# Expand and simplify

• Mar 9th 2010, 09:11 PM
brumby_3
Expand and simplify
a) (x+1/y)^2
b) (x-(1/3y)+(2/5z))^2
• Mar 9th 2010, 09:19 PM
Prove It
Quote:

Originally Posted by brumby_3
a) (x+1/y)^2
b) (x-(1/3y)+(2/5z))^2

$\displaystyle \left(x + \frac{1}{y}\right)^2 = \left(x + \frac{1}{y}\right)\left(x + \frac{1}{y}\right)$.

FOIL it out.

I can't read the second.

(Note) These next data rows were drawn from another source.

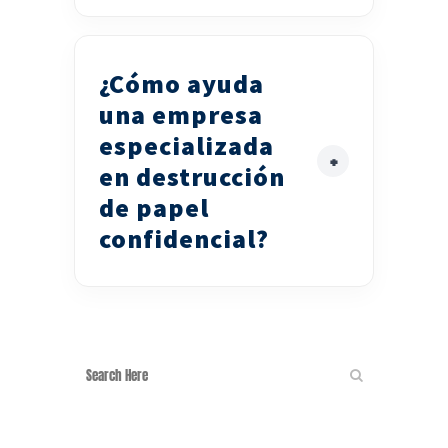
¿Cómo ayuda
una empresa
especializada
en destrucción
de papel
confidencial?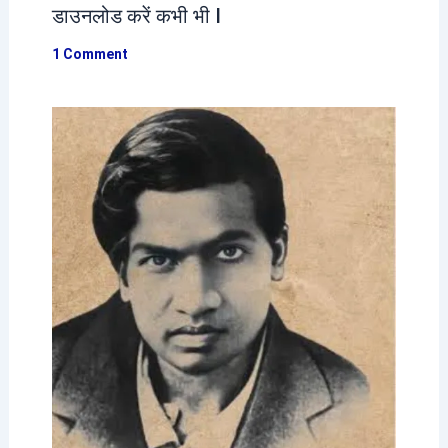
डाउनलोड करें कभी भी I
1 Comment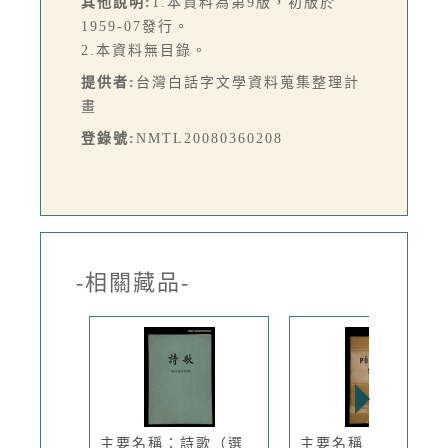
其他說明:
1.本資料為第9版，初版於
1959-07發行。
2.本資料無目錄。
提供者:
台灣白話字文學資料蒐集整理計
畫
登錄號:
NMTL20080360208
-相關藏品-
主要名稱：詩歌（選
主要名稱：PÔE-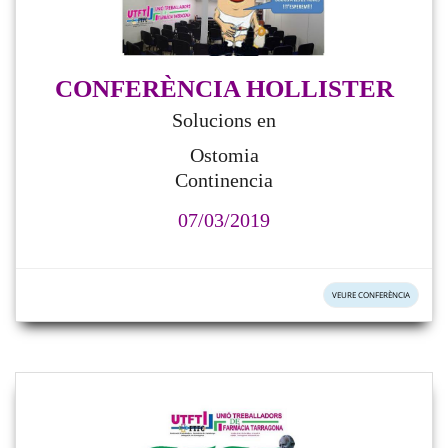
CONFERÈNCIA HOLLISTER
Solucions en
Ostomia
Continencia
07/03/2019
VEURE CONFERÈNCIA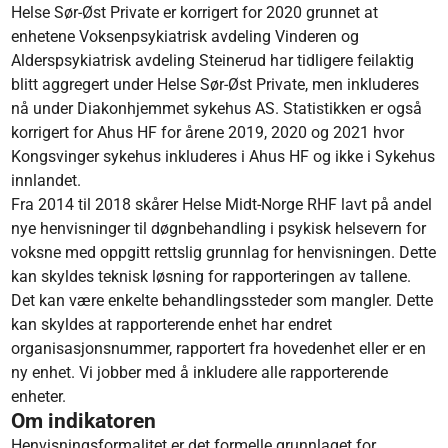
Helse Sør-Øst Private er korrigert for 2020 grunnet at
enhetene Voksenpsykiatrisk avdeling Vinderen og
Alderspsykiatrisk avdeling Steinerud har tidligere feilaktig
blitt aggregert under Helse Sør-Øst Private, men inkluderes
nå under Diakonhjemmet sykehus AS. Statistikken er også
korrigert for Ahus HF for årene 2019, 2020 og 2021 hvor
Kongsvinger sykehus inkluderes i Ahus HF og ikke i Sykehus
innlandet.​
Fra 2014 til 2018 skårer Helse Midt-Norge RHF lavt på andel
nye henvisninger til døgnbehandling i psykisk helsevern for
voksne med oppgitt rettslig grunnlag for henvisningen. Dette
kan skyldes teknisk løsning for rapporteringen av tallene.
Det kan være enkelte behandlingssteder som mangler. Dette
kan skyldes at rapporterende enhet har endret
organisasjonsnummer, rapportert fra hovedenhet eller er en
ny enhet. Vi jobber med å inkludere alle rapporterende
enheter.
Om indikatoren
Henvisningsformalitet er det formelle grunnlaget for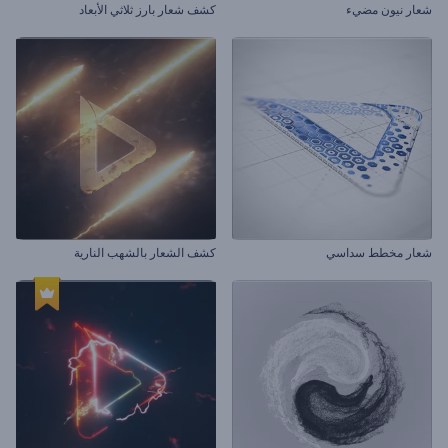
شعار نيون مضيء
كشف شعار بارز ثلاثي الأبعاد
شعار مخطط سداسي
كشف الشعار بالشهب النارية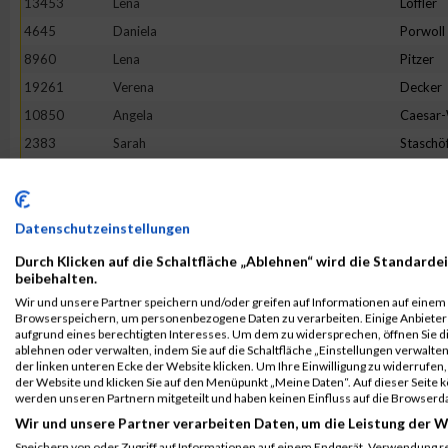
13453
Lena
Löffler
4645
Daniela
Porwoll
8960
Lena
Pitzer
19261
Verena
Decker
10850
Angela
Caesar
2383
Sarah
Staschö
9093
Hannah
Franck
10079
Verena
Reichste
18862
Tineke
Terhors
Datenschutzeinstellungen
18205
Sandra
Herman
Durch Klicken auf die Schaltfläche „Ablehnen“ wird die Standardei
beibehalten.
3475
Bianca
Buchert
Wir und unsere Partner speichern und/oder greifen auf Informationen auf einem G
16268
Lotte
Lehmbr
Browserspeichern, um personenbezogene Daten zu verarbeiten. Einige Anbiete
aufgrund eines berechtigten Interesses. Um dem zu widersprechen, öffnen Sie die
5049
Sabine
Eim
ablehnen oder verwalten, indem Sie auf die Schaltfläche „Einstellungen verwalten“
der linken unteren Ecke der Website klicken. Um Ihre Einwilligung zu widerrufen, 
7653
Franziska
Flügge
der Website und klicken Sie auf den Menüpunkt „Meine Daten“. Auf dieser Seite 
1380
Jeanne Li
Voß
werden unseren Partnern mitgeteilt und haben keinen Einfluss auf die Browserd
Wir und unsere Partner verarbeiten Daten, um die Leistung der W
6002
Julia
Halbers
Speichern von oder Zugriff auf Informationen auf einem Endgerät. Verwendung r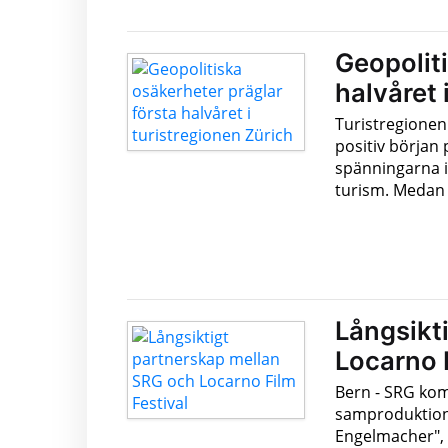
Geopoliti
halvåret 
Turistregionen 
positiv början
spänningarna i
turism. Medan 
Långsikt
Locarno F
Bern - SRG kom
samproduktion
Engelmacher", 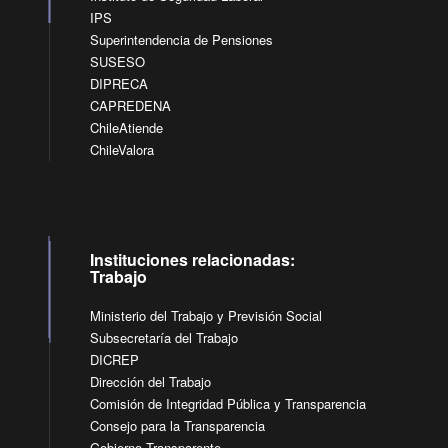
IPS
Superintendencia de Pensiones
SUSESO
DIPRECA
CAPREDENA
ChileAtiende
ChileValora
Instituciones relacionadas:
Trabajo
Ministerio del Trabajo y Previsión Social
Subsecretaría del Trabajo
DICREP
Dirección del Trabajo
Comisión de Integridad Pública y Transparencia
Consejo para la Transparencia
Gobierno Transparente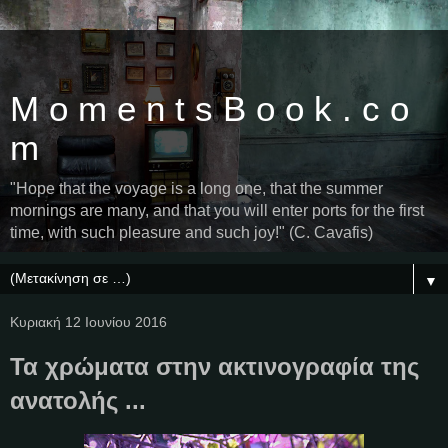
M o m e n t s B o o k . c o
m
"Hope that the voyage is a long one, that the summer
mornings are many, and that you will enter ports for the first
time, with such pleasure and such joy!" (C. Cavafis)
▼
Κυριακή 12 Ιουνίου 2016
Τα χρώματα στην ακτινογραφία της
ανατολής ...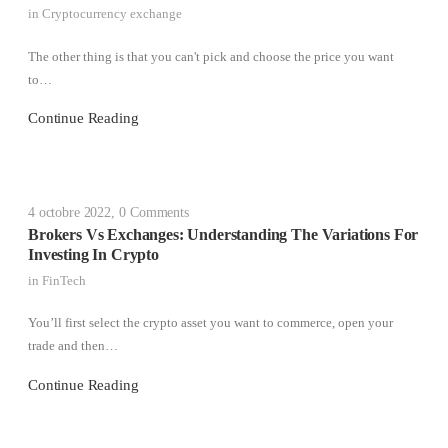
in
Cryptocurrency exchange
The other thing is that you can't pick and choose the price you want
to…
Continue Reading
4 octobre 2022
,
0 Comments
Brokers Vs Exchanges: Understanding The Variations For
Investing In Crypto
in
FinTech
You’ll first select the crypto asset you want to commerce, open your
trade and then…
Continue Reading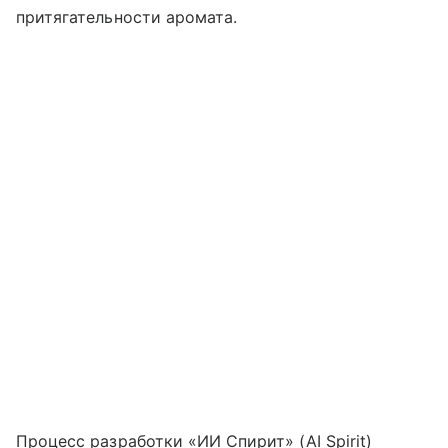
притягательности аромата.
Процесс разработки «ИИ Спирит» (AI Spirit)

Has it got $\displaystyle \frac{1}{3y}$ and $\displaystyle \frac{2}{5z}$, or $\displaystyle \frac{1}{3}y$ and $\displaystyle \frac{2}{5}z$?
• Mar 9th 2010, 09:27 PM
brumby_3
Hi Prove it,
It's the second combination.
So for the first one would it be x^2 + (1/y)x + (1/y)x + (1/y)^2 or is it x^2 + (1/xy) + (1/xy) + (1/y)^2
???
• Mar 9th 2010, 09:37 PM
Prove It
Quote:

Originally Posted by brumby_3
Hi Prove it,
It's the second combination.
So for the first one would it be x^2 + (1/y)x + (1/y)x + (1/y)^2 or is it x^2 + (1/xy) + (1/xy) + (1/y)^2
???

The first combination.

And remember that $\displaystyle x\left(\frac{1}{y}\right) = \frac{x}{y}$.
• Mar 9th 2010, 09:39 PM
brumby_3
Cool, so my final answer for the first one is x^2 + (2x/y) + (1/y)^2
Am I right?
• Mar 9th 2010, 09:57 PM
Prove It
Quote:

Originally Posted by brumby_3
Cool, so my final answer for the first one is x^2 + (2x/y) + (1/y)^2
Am I right?

Yes. But remember that $\displaystyle \left(\frac{1}{y}\right)^2 = \frac{1}{y^2}$.
• Mar 10th 2010, 09:29 AM
Arcane10
Solution
a) (x+1/y)^2

(x+1/y)^2 = (x+1/y)(x+1/y)

(x+1/y)(x+1/y)= x^2+x/y+x/y+1/y

x^2+x/y+x/y+1/y= x^2+2x/y+1/y

• Mar 10th 2010, 04:59 PM
Prove It
Quote:

Originally Posted by Arcane10
a) (x+1/y)^2

(x+1/y)^2 = (x+1/y)(x+1/y)

(x+1/y)(x+1/y)= x^2+x/y+x/y+1/y

x^2+x/y+x/y+1/y= x^2+2x/y+1/y

1. There was no need to post this, as the question had already been solved.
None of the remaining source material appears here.